As optometrists, we know better than anyone that quality of life is deeply connected to having normal, comfortable vision. Once empowered with clear eyesight, our patients can go about life with confidence—they can study for finals without battling headaches; contribute at a work meeting without straining their eyes; go on a hike and notice every leaf, flower, and bird. The use of eyeglasses may seem basic to us, but to our patients, it can be life changing.

One of the most personally gratifying aspects of our profession is how we’ve been specially educated to provide a valuable service to anyone who needs it. When a person—no matter their age or socio-economic status—has a vision difficulty, they can confidently go to an optometrist and receive the care they need.

By volunteering our time, we can provide the public with a high level of community service. SDCOS members have a fully-equipped, fully-staffed optometric clinic available to us through our local charity of choice, the Lions Optometric Vision Clinic (LOVC).

The LOVC’s mission is to provide eye care for individuals throughout San Diego County who are otherwise unable to obtain it through private insurance or other social service agencies. By volunteering at the LOVC, you can deliver many vision and eye health services to the public, including comprehensive eye examinations, low-cost eyeglasses, dilated retinal evaluations for diabetic patients, Optos retinal photography, vision therapy, and glaucoma screenings.

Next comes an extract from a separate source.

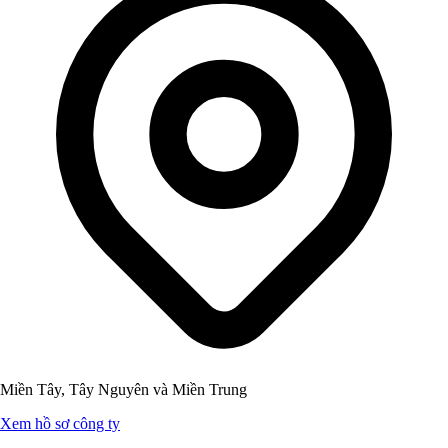
Miền Tây, Tây Nguyên và Miền Trung
Xem hồ sơ công ty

SDCOS members have volunteered at LOVC for many years, and in our long and successful relationship we’ve helped them in their charter of providing eye care for persons in need throughout San Diego County. The eye examinations at LOVC are free of cost to those who qualify, but this is only possible because of the doctors who are so generous to volunteer their time and skills. At this time, there is a waiting list of patients seeking optometric care because there is an undersupply of participating volunteer doctors.

LOVC volunteer scheduling is half a day, from 9am – 12:30pm, Monday through Friday.

This allows plenty of time for the volunteering doctor to see a half-day schedule of patients at LOVC and not miss a full day of personal work. LOVC is also very accommodating to doctors who want to work at different paces, and will make the experience as comfortable as possible. New OD volunteers are valued as well as veteran doctors, and LOVC only needs two or more days’ notice from a volunteering OD.

I’d like to encourage all our members to consider volunteering any time you may have, to help LOVC continue to serve a very needing and deserving group of people in our community. Doing so provides a truly life-changing service for our fellow San Diegans.

Please call LOVC directly to schedule yourself by contacting the Lions Optometric Vision Clinic at 619-298-5273. The clinic is located at 1805 Upas Street, San Diego. For more information from a colleague, contact Dr. David Wong, SDCOS Liaison to LOVC, or ask any SDCOS Board member.

President’s Message

Imagine to yourself a real-life important person: a real VIP. It’s up to you who this person is. For the sake of imagination, make it big. Could this VIP be someone on the world stage—perhaps a president, a king or queen? Perhaps a great entertainer, like Elvis, Sinatra, or Liberace? Perhaps the Pope, the wealthiest person alive, the top General of the Armed Forces, or our best Nobel Prize-winning scientist.

OK, now imagine this most important person, this real VIP, wants an eye examination because they are experiencing an unusual vision disturbance.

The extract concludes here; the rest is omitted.